December 19, 2004

Anthropologists inspire tech companies

kula.gif Every year, the people of the Trobriand Islands in New Guinea exchange ornamental seashell armbands and necklaces to bind their circle of fishing communities to each other, explains New Scientist (via plsj).

One of the "kula" exchange key features is an apparent element of altruism. Because the chain of gift-giving passes from island to island in a circle, no community receives a present from the one it gives to.

According to anthropologist Richard Harper, the kula exchange could inspire new ways to make technology useful. That is why Harper, along with others of his profession, is increasingly being employed by high-tech firms to apply lessons learned from traditional customs to tomorrow's high-tech products and services.

He has been working for Vodafone in the UK since 2003, where he has adapted kula-style gift-giving rules to encourage social bonding among groups of people in phone-texting networks. Under his guidance, Vodafone has launched its Postcard service. You send an MMS picture-and-text message to Vodafone, who will print it as a postcard and mail it to whomever you want. Like the islanders' gifts, Vodafone's postcards are permanent - unlike text messages.
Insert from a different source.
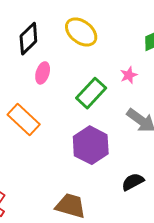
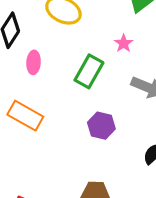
purple hexagon: (91, 145) -> (101, 126), size x0.7

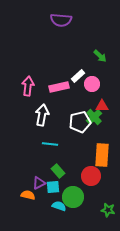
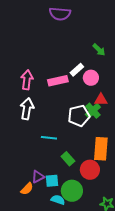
white arrow: (42, 115) -> (27, 109), moved
green rectangle: (58, 171) -> (68, 159), moved
orange semicircle: (28, 195) -> (27, 189), turned 120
The idea is that the recipient will then want to send a postcard of their own, perhaps to a third party, and so draw more subscribers into the network. Exchanging more valuable artefacts, such as music or video files, may be next.

Anthropologist and computer scientist Travis Breaux expects this kind of input to become more common. "As technology becomes more pervasive, the role of the anthropologist in its development will continue to grow," he predicts.